Pope to indigenous peoples: forgiveness for colonialism, truth is not inculcated
Grief over abuses committed in residential schools but also steps for reconciliation in Francis' meeting in Canada with First Nations, Inuit and Metis: "Look at Christ crucified in your children and together with him learn to walk together".
Edmonton (AsiaNews) - "many Christians supported the colonizing mentality of the powers that oppressed the indigenous peoples. I am sorry. I ask forgiveness," appealed Pope Francis yesterday in his meeting with the First Nations, the Inuit and the Metis on the second day of his apostolic journey to Canada. His words were ronounced in the Maskwacis reserve, after a silent pause at the cemetery with the graves of the children who were victims of violence and abuse in the residential schools system for the assimilation of indigenous peoples, a system desired by the local authorities to the detriment of the indigenous peoples and in which the Church collaborated through its educational institutions.
The Pope emphasised the importance of remembering this tragedy, which was also repeated elsewhere. When the European settlers arrived in these lands," he said, "there was a great opportunity to bring about a fruitful encounter between cultures, traditions and forms of spirituality. Yet for the most part that did not happen. Again, I think back on the stories you told: how the policies of assimilation ended up systematically marginalizing the indigenous peoples; how also through the system of residential schools your languages and cultures were denigrated and suppressed; how children suffered physical, verbal, psychological and spiritual abuse; how they were taken away from their homes at a young age, and how that indelibly affected relationships between parents and children, grandparents and grandchildren."
"Although Christian charity was not absent, and there were many outstanding instances of devotion and care for children, the overall effects of the policies linked to the residential schools were catastrophic. What our Christian faith tells us is that this was a disastrous error, incompatible with the Gospel of Jesus Christ".
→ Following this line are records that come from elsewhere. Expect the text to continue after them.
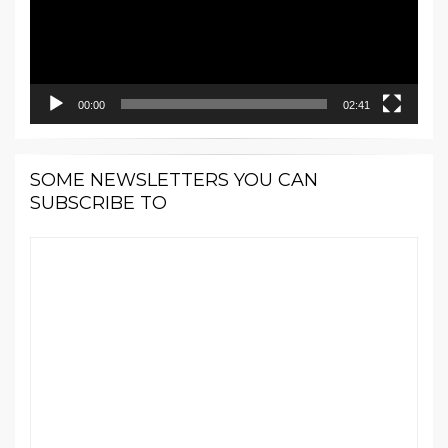
00:00
02:41
SOME NEWSLETTERS YOU CAN
SUBSCRIBE TO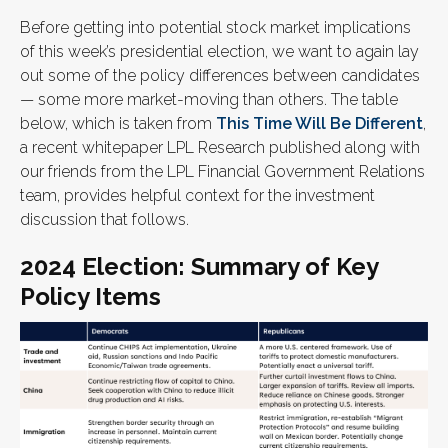
Before getting into potential stock market implications
of this week’s presidential election, we want to again lay
out some of the policy differences between candidates
— some more market-moving than others. The table
below, which is taken from
This Time Will Be Different
,
a recent whitepaper LPL Research published along with
our friends from the LPL Financial Government Relations
team, provides helpful context for the investment
discussion that follows.
2024 Election: Summary of Key
Policy Items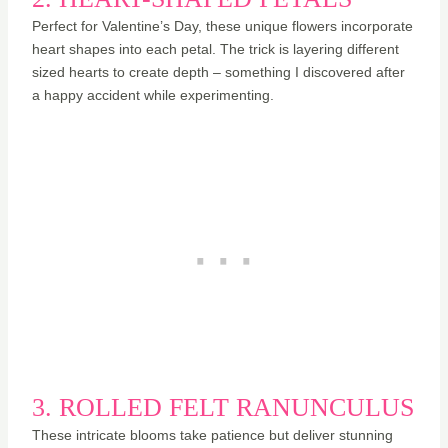
Perfect for Valentine’s Day, these unique flowers incorporate
heart shapes into each petal. The trick is layering different
sized hearts to create depth – something I discovered after
a happy accident while experimenting.
3. ROLLED FELT RANUNCULUS
These intricate blooms take patience but deliver stunning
But asking forgiveness for the past is only the first step in moving beyond this wound. We need to look at how to promote true reconciliation, overcoming the root of the evil that led to those contradictions in the Church. And it is the horizon that the pope indicated in the afternoon when he met again with representatives of the indigenous peoples in the Sacred Heart Church in Edmonton - the church of the altar under the tepee, the tent of the natives, where it is precisely the true acceptance of their cultures that has become the road to a new encounter.
"I imagine the fatigue, in those who have suffered tremendously because of men and women who had to give witness to Christian life, to see any prospect of reconciliation," Francis said frankly. "Nothing can erase the dignity violated, the evil suffered, the trust betrayed. Nor must the shame of us believers ever be erased. But it is necessary to start again, and Jesus does not propose words and good intentions, but the cross, that scandalous love that allows itself to be pierced feet and wrists by nails and pierced head with thorns".
It is precisely this, for the pope, the direction to follow: 'to look together at Christ, the love betrayed and crucified for us; to look at Jesus, crucified in so many residential school pupils. If we want to be reconciled among ourselves and within ourselves, reconciled with the past, with the wrongs suffered and the wounded memory, with traumatic events that no human consolation can heal, our gaze must be raised to Jesus crucified, peace must be drawn from his altar"
But the Pontiff also wanted to give a precise name to the evil that has led men of the Church to commit such serious abuses: he indicated it in the temptation of "worldliness" of those who aim to "impose their own cultural model". "This attitude is hard to die, even from the religious point of view," he commented. "In fact, it would seem more convenient to inculcate God in people, instead of allowing people to approach God. But it never works, because the Lord does not act this way: he does not force, he does not suffocate and he does not oppress; instead, he always loves, frees and leaves free. He does not support with his Spirit those who subject others, those who confuse the Gospel of reconciliation with proselytism. For one cannot proclaim God in a way that is contrary to God'.
And it is precisely to show another way of being together that is the Church's real task. "It is the place where we stop thinking of ourselves as individuals," he said, "to recognise ourselves as brothers by looking into each other's eyes, welcoming each other's histories and culture, letting the mysticism of togetherness, so pleasing to the Holy Spirit, favour the healing of wounded memories. This is the way: not deciding for others, not pigeon-holing everyone within pre-established schemes, but putting oneself before the Crucified One and before one's brother to learn to walk together".
"Jesus, crucified and risen, who dwells in this people of yours who wish to shine through our communities and our cultures," the Pope concluded with an invocation, "take us by the hand and, even in the deserts of history, guide our steps on the path of reconciliation".